Ask HN: How valuable and useful are Professional Certificates?
Various reputable universities seem to be offer Professional Certificates in relevant topics, many of which can be done online, getting around geographical constraints - often the costs are more approachable too. The courses themselves are the proper university courses for the topic, just offered online. Complete a prescribed handful of them over a year or more, and you get a Professional Certificate in said topic.
Are these Professional Certificates worthwhile? We can discuss this from both a substance basis, in terms of knowledge and skills gained, but also from a 'real world results' basis, in terms of enhanced career prospects. Also, we can consider a specific example (though I'm interested in the general view as well), such as the 'AI Professional Certificate from Stanford University' or similar.
As a bonus question, how would such a Certificate compare as opposed to doing a full Master's program at a second-rate school?
Would love to hear your experiences and opinions, both from Certificate holders as well as employers and hiring managers who have come across these.

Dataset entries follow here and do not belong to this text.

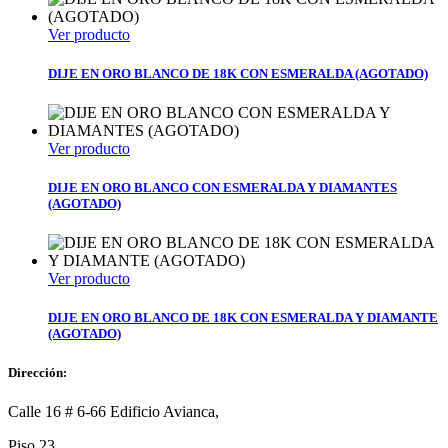
Ver producto
DIJE EN ORO BLANCO DE 18K CON ESMERALDA (AGOTADO)
Ver producto
DIJE EN ORO BLANCO CON ESMERALDA Y DIAMANTES
(AGOTADO)
Ver producto
DIJE EN ORO BLANCO DE 18K CON ESMERALDA Y DIAMANTE
(AGOTADO)
Dirección:
Calle 16 # 6-66 Edificio Avianca,
Piso 23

A profession at the very least has a central governing body that is regulated and hands out certificates that have an inherent value because they enable the holder to do something that is typically restricted unless you hold it: law, medicine, accountancy.
The certificates you speak of are typically designed by commercial entities that are usually there to make money off people through education rather than regulate and control how their services are delivered.
So are they worthwhile in the real world? IMO no, someone who can demonstrate their ability to apply their skills as a dev in order to solve my business needs is much more attractive than someone who’s completed a course about how to use LangChain but hasn’t got a clue how to apply that to a real world problem.
For your bonus q, I can only speak to my own experience, but even holding an LLM in corporate tax from King’s College London was not a significant enough advantage when I was applying to become a lawyer 20 years ago - the firms wanted people with commercial knowledge and practical experience then, and I doubt anything has changed now - whether for law firms or software companies.